The word “epiphany” is of Greek origin and means “apparition.” The celebration corresponds to the day when the three Kings, guided by the light of a star, reached the stable where Jesus was born. To celebrate his birth and as a sign of respect, the Kings offered gifts of gold, myrrh (resin from a tree in Arabia, the balsamer), and incense to Jesus. The Feast of the Epiphany is celebrated January 6, marking the twelfth day of Christmas.
The Tradition
In France, Galette des Rois is served on January 6th or the first Sunday in January, depending on when your family gathers to celebrate the epiphany. The cake divided into as many portions as guests, plus an extra piece. This additional portion, called the “part of the Good God” or “part of the Virgin” is given to the first poor man who passed by. Usually, the youngest person at the celebration decides on the distribution of each piece. The person who finds the charm inside their piece of cake is crowned king or queen for the day.
The Fève
The type of charm has evolved over the years. At the end of the eighteenth century, porcelain beans appeared, representing the child Jesus. During the French Revolution, the baby Jesus was replaced by a Phrygian or Liberty cap. Bean seeds have been systematically replaced since 1870 (the year of the Paris Commune) by porcelain figurines, then more recently, plastic figurines. Today, there are a multitude of fancy beans that delight collectors, who are known as fabophiles.
Fun Fact
Each year, the Élysée Palace welcomes a Galette de Rois without a charm because appointing and celebrating a king does not agree with the idea of the Republic.
The Recipe
Galette des Rois are much easier to make that you might have imagined. I am thrilled to partner with La Cuisine Paris in sharing a recipe with you.

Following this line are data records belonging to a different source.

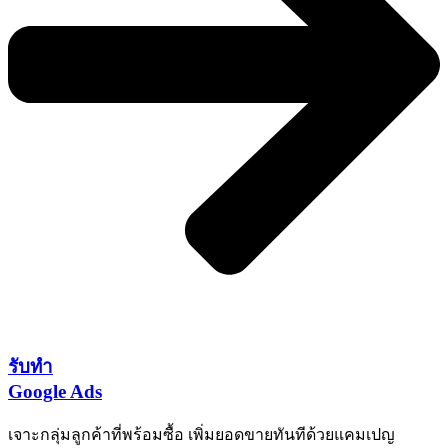
รับทำ
Google Ads
เจาะกลุ่มลูกค้าที่พร้อมซื้อ เพิ่มยอดขายทันทีด้วยแคมเปญ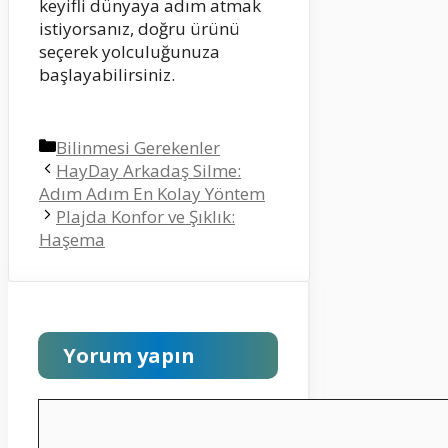
keyifli dünyaya adım atmak
istiyorsanız, doğru ürünü
seçerek yolculuğunuza
başlayabilirsiniz.
Kategoriler
Bilinmesi Gerekenler
HayDay Arkadaş Silme:
Adım Adım En Kolay Yöntem
Plajda Konfor ve Şıklık:
Haşema
Yorum yapın
Yorum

Two store bought puff pastry or make them yourself – my recipe is here. You’ll need one for the bottom and one for the top of the Galette.
Almond Cream
110 g Sugar
110 g butter
2 eggs (100g)
110 g ground almonds
20 g flour
Pastry Cream
250 g milk
1 egg
25 g cornstarch
60 g sugar
1 Vanilla bean
Instructions for fillings :
Prepare Almond Cream : Combine butter and sugar in mixing bowl and mix till creamy. Add eggs one at a time and mix until completely combined. Add the ground almonds and flour and mix well.

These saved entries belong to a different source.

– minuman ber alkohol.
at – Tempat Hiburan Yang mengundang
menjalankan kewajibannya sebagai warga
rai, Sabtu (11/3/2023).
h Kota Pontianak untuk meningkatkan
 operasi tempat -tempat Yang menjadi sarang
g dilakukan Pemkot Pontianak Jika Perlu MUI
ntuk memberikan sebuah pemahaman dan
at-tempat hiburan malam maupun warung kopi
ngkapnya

Prepare Pastry Cream : Bring the milk to the boil with the vanilla. Beat the egg with the sugar until the mixture is pale and thick, and stir in the starch. Pour some of the milk into that mixture, stir, then pour back into the saucepan. Heat gently, and stir continuously until the mixture thickens and boils. Remove from the heat and transfer into a large bowl. Set aside to cool.
When Pastry cream is cool, mix together almond cream and pastry cream.
Assembly :
This is where your creative juices can flow! You will need a very sharp knife / razor blade
Cut two circles (large or small depending on what you prefer). Place one circle on a baking sheet and pipe the Frangipane garnish onto the dough (we use a pastry bag and usually pipe in a winding circle form), leaving ½ inch border on the outside. Push a trinket into the cream. Brush the border with egg wash. Top with the other circle and press down firmly on the edges to seal. Turn upside down to hide possible finger marks. With the tip of a knife, make a hole on top of the Galette.

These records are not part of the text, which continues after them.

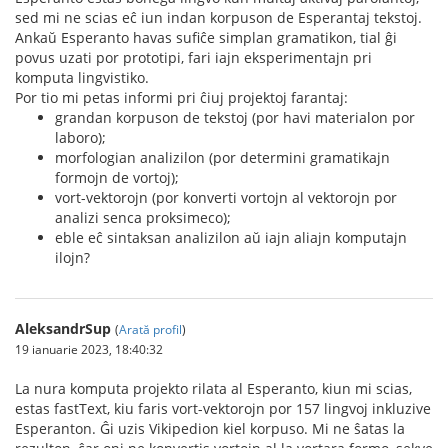
sed mi ne scias eĉ iun indan korpuson de Esperantaj tekstoj.
Ankaŭ Esperanto havas sufiĉe simplan gramatikon, tial ĝi
povus uzati por prototipi, fari iajn eksperimentajn pri
komputa lingvistiko.
Por tio mi petas informi pri ĉiuj projektoj farantaj:
grandan korpuson de tekstoj (por havi materialon por
laboro);
morfologian analizilon (por determini gramatikajn
formojn de vortoj);
vort-vektorojn (por konverti vortojn al vektorojn por
analizi senca proksimeco);
eble eĉ sintaksan analizilon aŭ iajn aliajn komputajn
ilojn?
AleksandrSup
(
Arată profil
)
19 ianuarie 2023, 18:40:32
La nura komputa projekto rilata al Esperanto, kiun mi scias,
estas fastText, kiu faris vort-vektorojn por 157 lingvoj inkluzive
Esperanton. Ĝi uzis Vikipedion kiel korpuso. Mi ne ŝatas la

Brush the entire top with egg wash. Leave to rest in the fridge for 30mn. Brush with eggwash again, then use a small sharp knife /razor to make decorative cuts. Bake at 190°C for 30 to 40 mins (depending on size) or till golden brown and puffy. Brush with sugar syrup immediately after taking out of the oven.
Prepare to enjoy! Don’t forget to have a crown ready for you if you are making individuals, or for whomever finds the charm!
Beth Guerrettaz says
I love this! Thanks for sharing the recipe. I’m eager to try it!
Jeannine says
Thanks Beth. Enjoy – I think you’ll love it.